“True Adventure Thrills” Indeed!
Ever a fan of arctic and polar exploration, the first chapters of this book, while captivating, had me wondering when we’d get to the “good stuff”. Of course, the descriptions of Wilkins’ work as a war photographer were harrowing stories of the unique ability the man in escaping danger and staying alive.
But then we get to “Ultima Thule”, and my eyes rarely strayed from the pages of this book, which translated into one long sleepless night! Nasht skillfully describes Wilkins and Eielson’s survival in the arctic, fashioning sleds from parts of their shattered plane. Where most explorers would have called it day, Wilkins returned back to the arctic in a plane, being the first to cross the wide ocean in a plane. What is amazing is that they went 2,200 miles and crossed ten time zones!

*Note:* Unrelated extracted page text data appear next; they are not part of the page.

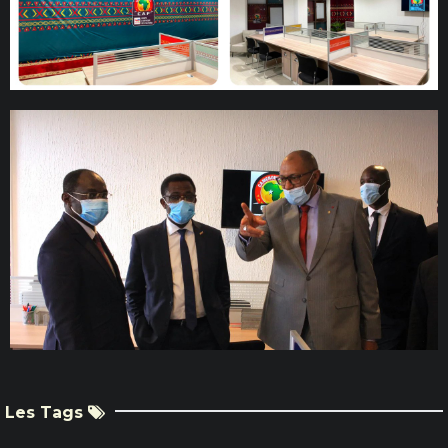
Les Tags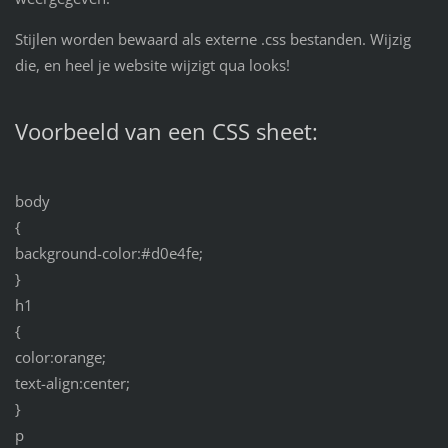
Stijlen worden bewaard als externe .css bestanden. Wijzig
die, en heel je website wijzigt qua looks!
Voorbeeld van een CSS sheet:
body
{
background-color:#d0e4fe;
}
h1
{
color:orange;
text-align:center;
}
p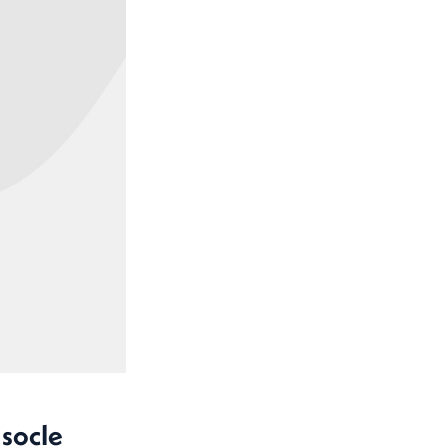
 socle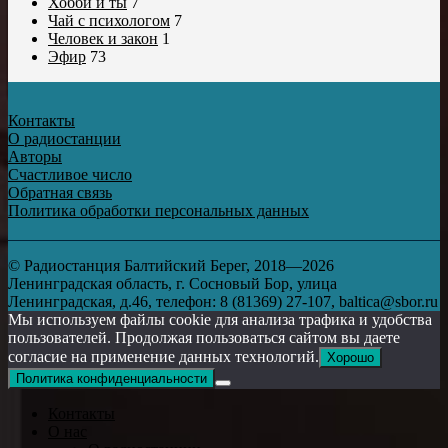
Хобби и ты
7
Чай с психологом
7
Человек и закон
1
Эфир
73
Контакты
О радиостанции
Авторы
Счастливое число
Обратная связь
Политика обработки персональных данных
© Радиостанция Балтийский Берег, 2018—2026
Ленинградская область, г. Сосновый Бор, улица
Ленинградская, д.46, телефон: 8 (81369) 27-107, baltica@sbor.ru
Мы используем файлы cookie для анализа трафика и удобства
пользователей. Продолжая пользоваться сайтом вы даете
согласие на применение данных технологий.
Хорошо
Политика конфиденциальности
Контакты
О нас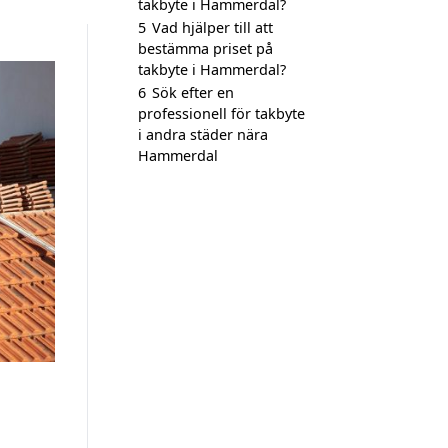
takbyte i Hammerdal?
5
Vad hjälper till att
bestämma priset på
takbyte i Hammerdal?
6
Sök efter en
professionell för takbyte
i andra städer nära
Hammerdal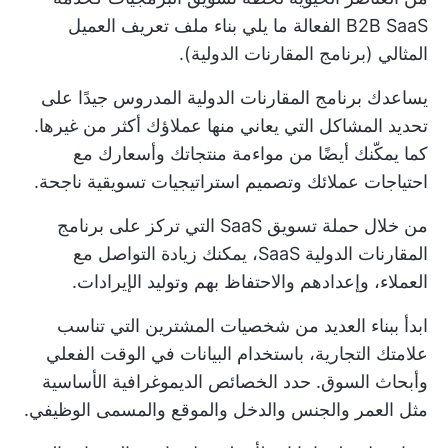
B2B SaaS الفعالة ما يلي
بناء ملف تعريف العميل
المثالي
(برنامج المقارنات الدولية).
يساعدك برنامج المقارنات الدولية المدروس جيدًا على
تحديد المشاكل التي يعاني منها عملاؤك أكثر من غيرها.
كما يمكّنك أيضًا من مواءمة منتجاتك وأسعارك مع
احتياجات عملائك وتصميم استراتيجيات تسويقية ناجحة.
من خلال حملة تسويق SaaS التي تركز على برنامج
المقارنات الدولية SaaS، يمكنك زيادة التواصل مع
العملاء، وإعدادهم والاحتفاظ بهم وتوليد الإيرادات.
ابدأ ببناء العديد من
شخصيات المشترين
التي تناسب
علامتك التجارية، باستخدام البيانات في الوقت الفعلي
وأبحاث السوق. حدد الخصائص الديموغرافية الأساسية
مثل العمر والجنس والدخل والموقع والمسمى الوظيفي.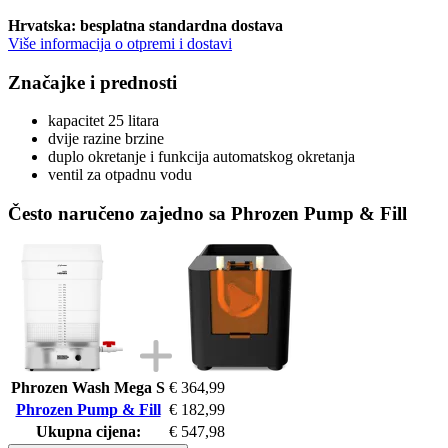
Hrvatska: besplatna standardna dostava
Više informacija o otpremi i dostavi
Značajke i prednosti
kapacitet 25 litara
dvije razine brzine
duplo okretanje i funkcija automatskog okretanja
ventil za otpadnu vodu
Često naručeno zajedno sa Phrozen Pump & Fill
Phrozen Wash Mega S
€ 364,99
Phrozen Pump & Fill
€ 182,99
Ukupna cijena:
€ 547,98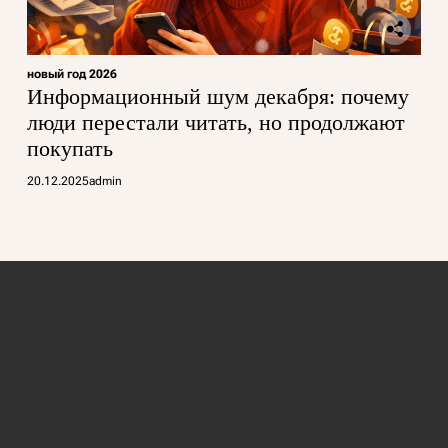
новый год 2026
Информационный шум декабря: почему
люди перестали читать, но продолжают
покупать
20.12.2025
admin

Wilkins had also crossed paths with many more well-known explorers: Byrd, Amundsen, Shackelton, Stefansson. In so doing, we get a glimpse as the age of explorers slowly faded away, as more and more of the map was filled in. But in his explorations, Wilkins also opened the door to deep-sea exploration, and the study of weather (especially how the poles affect global climate). His forays into ESP is pure bunk and a waste of ink in my opinion.
This book did drag from time to time, as mentioned above. But yet I wanted to read more, to discover what the man would do next, and to read with a smile how he was finally delivered posthumously to his ultimate goal, the north pole.
Terrific book, highly recommended for fans of arctic exploration and survival.